(Data extracted from a collection)

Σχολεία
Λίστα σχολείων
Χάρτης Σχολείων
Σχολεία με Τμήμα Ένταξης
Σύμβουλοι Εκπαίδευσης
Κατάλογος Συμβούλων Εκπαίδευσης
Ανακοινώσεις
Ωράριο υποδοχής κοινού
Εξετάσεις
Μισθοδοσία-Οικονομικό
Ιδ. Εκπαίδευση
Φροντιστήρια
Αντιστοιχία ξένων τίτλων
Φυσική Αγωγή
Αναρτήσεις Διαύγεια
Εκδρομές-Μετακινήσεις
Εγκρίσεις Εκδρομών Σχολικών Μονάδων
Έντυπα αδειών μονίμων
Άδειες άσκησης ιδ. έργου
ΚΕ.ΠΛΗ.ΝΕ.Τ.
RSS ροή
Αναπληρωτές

#### PROBLEM REQUIREMENTS:
The data above must be repeated in its entirety, exactly as given.

#### SOLUTION FOR THIS TASK:
Σχολεία
Λίστα σχολείων
Χάρτης Σχολείων
Σχολεία με Τμήμα Ένταξης
Σύμβουλοι Εκπαίδευσης
Κατάλογος Συμβούλων Εκπαίδευσης
Ανακοινώσεις
Ωράριο υποδοχής κοινού
Εξετάσεις
Μισθοδοσία-Οικονομικό
Ιδ. Εκπαίδευση
Φροντιστήρια
Αντιστοιχία ξένων τίτλων
Φυσική Αγωγή
Αναρτήσεις Διαύγεια
Εκδρομές-Μετακινήσεις
Εγκρίσεις Εκδρομών Σχολικών Μονάδων
Έντυπα αδειών μονίμων
Άδειες άσκησης ιδ. έργου
ΚΕ.ΠΛΗ.ΝΕ.Τ.
RSS ροή
Αναπληρωτές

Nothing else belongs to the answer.